Frequently Asked Questions

  • What are Connected Vehicles?

    Connected vehicles (CV) use vehicle‐to‐vehicle (V2V), vehicle‐to‐infrastructure (V2I), and other forms of vehicle‐to‐everything (V2X) communication to exchange information between vehicles, drivers, the roadside traffic control devices, bicyclists, and pedestrians. This capability to communicate enables exchange of real time information such as the position, speed, and direction of a vehicle, or the phase change at a traffic signal. The information is processed in real time to provide drivers with a greater situational awareness of prevailing conditions, such as congestion, incidents, pedestrian presence, and other hazards within the vehicle’s path. Traffic information is presented to the drivers in the form of intuitive and clear alerts, advice, and warnings so that drivers can make better and safer decisions while driving. The exchange of real time information also creates the opportunity to proactively adjust traffic signal timing for servicing transit, emergency response or freight vehicles more efficiently.

  • What are Road‐Side Units?

    Road‐Side Units (RSUs) are wireless communications devices that are mounted along a road or pedestrian facility. RSUs are typically mounted on the upright or the mast arms of existing traffic signals. RSUs will be connected to and receive data from the traffic signal controllers and broadcast it to the On‐Board Units (OBUs) within their communications zone. RSUs are also capable of receiving information from the vehicles via the OBUs, e.g., the vehicle’s speed, position, direction, and time. RSUs can exchange information including Signal Phase and Timing (SPaT), Traveler Information Messages (TIM), Personal Safety Messages (PSM), transit/freight signal priority requests, emergency vehicle preemption requests, among others.

    Figure: Road-Side Unit (RSU)

  • What are On‐Board Units?

    On‐Board Units (OBUs) are devices located in vehicles to collect data from the vehicle (e.g., location, direction and time) and/or provide an interface through which traveler information and warnings can be provided to the driver.

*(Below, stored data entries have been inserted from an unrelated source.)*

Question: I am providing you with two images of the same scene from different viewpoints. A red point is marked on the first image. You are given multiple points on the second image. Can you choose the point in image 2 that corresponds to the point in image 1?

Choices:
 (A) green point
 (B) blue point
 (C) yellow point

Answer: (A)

OBUs broadcast as well as receive data to/from RSUs and other vehicles equipped with OBUs. OBUs are typically installed in the participating agency vehicles. OBUs are typically mounted under a vehicle seat or inside the center console, trunk, or a glove box of a vehicle. Typically, a tablet is installed as the human machine interface and mounted to the windshield to issue audible and/or visual warnings or alerts to the driver. OBUs are typically installed either as permanent attachment or portable installation. FDOT would also coordinate with partnering agencies to install OBUs on their fleet besides installing on FDOT vehicles.

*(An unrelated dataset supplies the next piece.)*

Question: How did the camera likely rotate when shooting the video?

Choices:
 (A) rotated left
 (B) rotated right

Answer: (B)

                                                                                                         Figure: On-Board Unit (OBU)

                                                                                                                 Figure: OBU Tablet

  • What is a Transit Signal Priority (TSP) system and how does it work?

    A Transit Signal Priority (TSP) system uses communication between transit vehicles such as buses equipped with OBUs and the traffic signals. When buses are behind schedule, the TSP system can automatically request additional green time from a connected traffic signal so the bus can have priority to move through the light and get back on schedule.

  • What is a Freight Signal Priority (FSP) system and how does it work?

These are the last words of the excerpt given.